FIGURE 4.. Histologic subtypes of metaplastic breast cancer (MpBC) have heterogeneous gene expression profiles.

(A) Stacked bar graphs showing the distribution of TNBC subtypes within each histologic subtype of MpBC. The distribution of TNBC subtypes across the columns were compared, and the statistical significance is indicated according to: * p < 0.05, ** p < 0.01, *** p < 0.001, and **** p < 0.0001. (B) The Hallmarks pathways that are predicted to be up- or down- regulated (false discovery rate [FDR] < 5%) in each of the histologic subtypes of MpBC are shown. (C) The Canonical pathways that are enriched in the spindle (red bars, towards the left) and squamous (blue bars, towards the right) at a 5% FDR cutoff are shown. (D) Heatmap showing the expression levels of the significant genes (rows) from the Hallmarks Estrogen Response pathways across the MpBCs (columns). The colors indicate the normalized expression values of the genes, where warm and cold colors indicate higher and lower expression, respectively. The first row of boxes under the dendrogram show the subtype of the metaplastic tumors, and the second row indicates the data set. Beeswarm plots (right panel) show the expression level of FGFR3 and MAPK13 across each of the histologic subtypes of MpBCs (x-axis). The statistical significance is denoted using the same notation as in Fig 4A.
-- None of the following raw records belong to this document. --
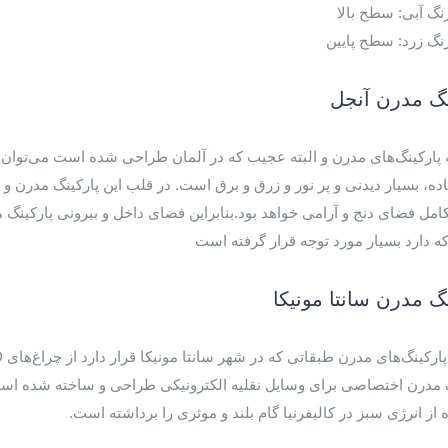
نگ آبی: سطح بالا
نگ زرد: سطح پایین
نگ مدرن آنجل
 پارکینگ‌های مدرن و البته عجیب که در آلمان طراحی شده است می‌توان به
اده، بسیار دیدنی و پر نور و زرق و برق است. در قلب این پارکینگ مدرن 
امل فضای دنج و آرامی خواهد بود.بنابراین فضای داخل و بیرونی پارکینگ م
که دارد بسیار مورد توجه قرار گرفته است
نگ مدرن سانتا مونیکا
 مدرن اختصاصی برای وسایل نقلیه الکترونیکی طراحی و ساخته شده است؛ 
 از انرژی سبز در کالیفرنیا گام بلند و موثری را برداشته است.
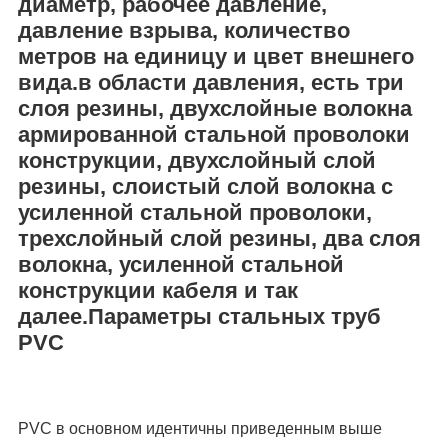
диаметр, рабочее давление,
давление взрыва, количество
метров на единицу и цвет внешнего
вида.в области давления, есть три
слоя резины, двухслойные волокна
армированной стальной проволоки
конструкции, двухслойный слой
резины, слоистый слой волокна с
усиленной стальной проволоки,
трехслойный слой резины, два слоя
волокна, усиленной стальной
конструкции кабеля и так
далее.Параметры стальных труб
PVC
PVC в основном идентичны приведенным выше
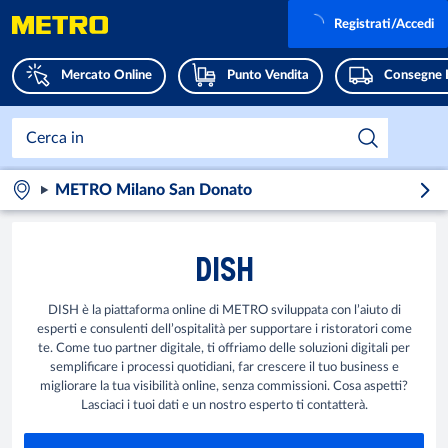
Registrati/Accedi
Mercato Online
Punto Vendita
Consegne 
METRO Milano San Donato
DISH
DISH è la piattaforma online di METRO sviluppata con l’aiuto di
esperti e consulenti dell’ospitalità per supportare i ristoratori come
te. Come tuo partner digitale, ti offriamo delle soluzioni digitali per
semplificare i processi quotidiani, far crescere il tuo business e
migliorare la tua visibilità online, senza commissioni. Cosa aspetti?
Lasciaci i tuoi dati e un nostro esperto ti contatterà.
FIGURE 5.. Metaplastic-like TNBCs are a subset of non-metaplastic (non-Mp) TNBCs with gene expression profiles resembling metaplastic breast cancers (MpBC) and are associated with poor long-term outcomes.
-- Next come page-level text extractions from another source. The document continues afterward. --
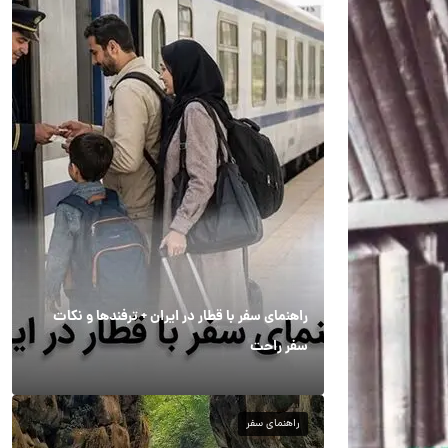
راهنمای سفر با قطار در ایران + ترفندها و نکات
سفر راحت
راهنمای سفر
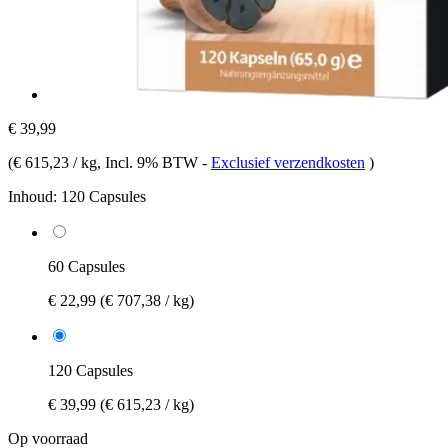
€ 39,99
(
€ 615,23 / kg
, Incl. 9% BTW
-
Exclusief verzendkosten
)
Inhoud:
120 Capsules
60 Capsules
€ 22,99
(€ 707,38 / kg)
120 Capsules
€ 39,99
(€ 615,23 / kg)
Op voorraad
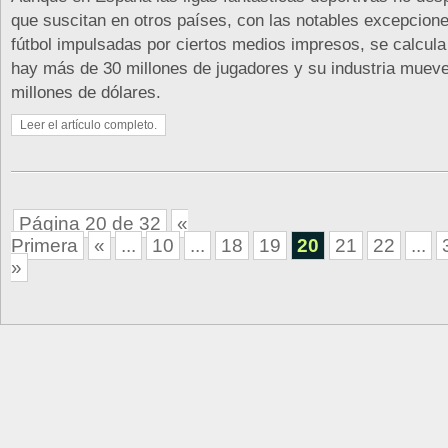
que suscitan en otros países, con las notables excepcione
fútbol impulsadas por ciertos medios impresos, se calcul
hay más de 30 millones de jugadores y su industria muev
millones de dólares.
Leer el artículo completo.
Página 20 de 32
«
Primera
«
...
10
...
18
19
20
21
22
...
»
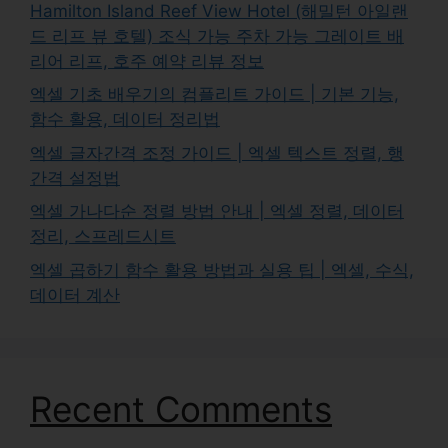
Hamilton Island Reef View Hotel (해밀턴 아일랜
드 리프 뷰 호텔) 조식 가능 주차 가능 그레이트 배
리어 리프, 호주 예약 리뷰 정보
엑셀 기초 배우기의 컴플리트 가이드 | 기본 기능,
함수 활용, 데이터 정리법
엑셀 글자간격 조정 가이드 | 엑셀 텍스트 정렬, 행
간격 설정법
엑셀 가나다순 정렬 방법 안내 | 엑셀 정렬, 데이터
정리, 스프레드시트
엑셀 곱하기 함수 활용 방법과 실용 팁 | 엑셀, 수식,
데이터 계산
Recent Comments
(A) The distribution of TNBC subtypes for non-Mp TNBC, metaplastic-like TNBC, and bona-fide MpBCs are shown in the columns. The statistical significance is annotated as in Fig 4A. (B) Kaplan-Meier plots of event-free, metastasis-free, and overall survival for patients with MpBC (yellow line), non-Mp TNBC (blue line), and metaplastic-like TNBC (gray line).